What to do:
Your reply should reproduce each line below exactly and carry none of the pictures.

Supplied entries:
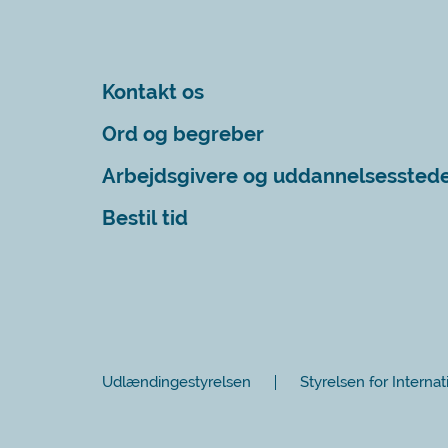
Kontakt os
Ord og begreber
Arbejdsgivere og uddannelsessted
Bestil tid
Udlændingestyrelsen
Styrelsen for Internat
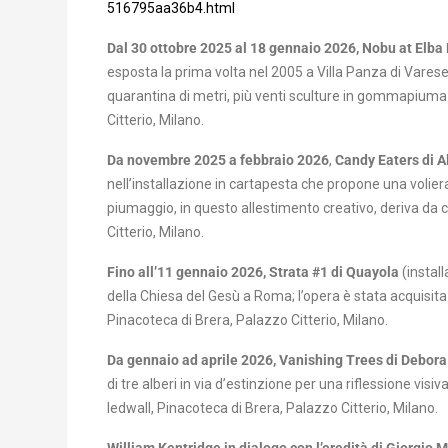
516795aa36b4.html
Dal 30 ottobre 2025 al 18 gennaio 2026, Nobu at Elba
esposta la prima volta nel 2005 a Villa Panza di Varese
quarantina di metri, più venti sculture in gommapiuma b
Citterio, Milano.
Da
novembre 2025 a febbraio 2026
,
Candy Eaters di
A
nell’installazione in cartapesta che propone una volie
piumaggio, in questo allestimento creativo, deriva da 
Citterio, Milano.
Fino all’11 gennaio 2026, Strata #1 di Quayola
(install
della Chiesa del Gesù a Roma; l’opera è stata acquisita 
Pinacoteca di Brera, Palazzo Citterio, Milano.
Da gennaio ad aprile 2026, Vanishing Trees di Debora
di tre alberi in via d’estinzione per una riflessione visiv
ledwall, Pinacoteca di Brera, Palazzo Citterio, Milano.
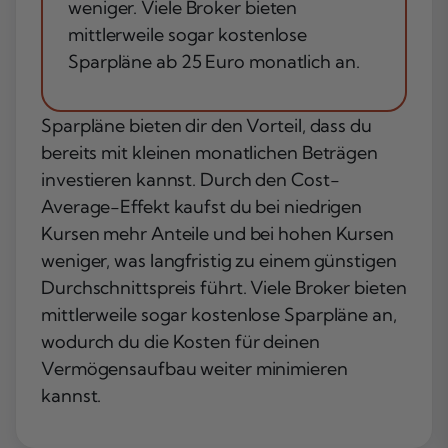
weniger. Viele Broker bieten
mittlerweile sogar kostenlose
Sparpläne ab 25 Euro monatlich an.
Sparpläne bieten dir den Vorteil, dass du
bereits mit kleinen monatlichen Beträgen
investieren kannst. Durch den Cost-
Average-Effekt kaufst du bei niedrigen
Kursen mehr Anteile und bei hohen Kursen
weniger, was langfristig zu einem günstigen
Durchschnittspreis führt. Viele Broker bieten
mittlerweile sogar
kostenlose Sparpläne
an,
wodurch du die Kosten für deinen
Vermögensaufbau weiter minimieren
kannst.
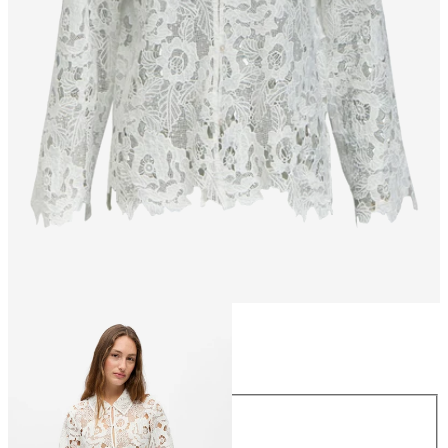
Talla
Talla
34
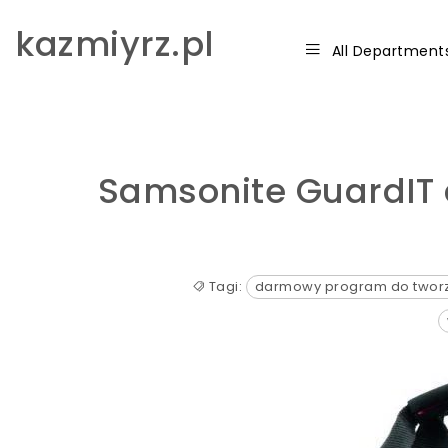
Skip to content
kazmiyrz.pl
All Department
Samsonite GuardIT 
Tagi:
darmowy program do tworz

Your solution:
Kontakt os
Ord og begreber
Arbejdsgivere og uddannelsessted
Bestil tid
Udlændingestyrelsen
Styrelsen for Internat
516795aa36b4.html
Dal 30 ottobre 2025 al 18 gennaio 2026, Nobu at Elba
esposta la prima volta nel 2005 a Villa Panza di Varese
quarantina di metri, più venti sculture in gommapiuma b
Citterio, Milano.
Da
novembre 2025 a febbraio 2026
,
Candy Eaters di
A
nell’installazione in cartapesta che propone una volie
piumaggio, in questo allestimento creativo, deriva da 
Citterio, Milano.
Fino all’11 gennaio 2026, Strata #1 di Quayola
(install
della Chiesa del Gesù a Roma; l’opera è stata acquisita 
Pinacoteca di Brera, Palazzo Citterio, Milano.
Da gennaio ad aprile 2026, Vanishing Trees di Debora
di tre alberi in via d’estinzione per una riflessione visiv
ledwall, Pinacoteca di Brera, Palazzo Citterio, Milano.
weniger. Viele Broker bieten
mittlerweile sogar kostenlose
Sparpläne ab 25 Euro monatlich an.
Sparpläne bieten dir den Vorteil, dass du
bereits mit kleinen monatlichen Beträgen
investieren kannst. Durch den Cost-
Average-Effekt kaufst du bei niedrigen
Kursen mehr Anteile und bei hohen Kursen
weniger, was langfristig zu einem günstigen
Durchschnittspreis führt. Viele Broker bieten
mittlerweile sogar
kostenlose Sparpläne
an,
wodurch du die Kosten für deinen
Vermögensaufbau weiter minimieren
kannst.
Talla
Talla
34
Skip to content
kazmiyrz.pl
All Department
Samsonite GuardIT 
Tagi:
darmowy program do tworz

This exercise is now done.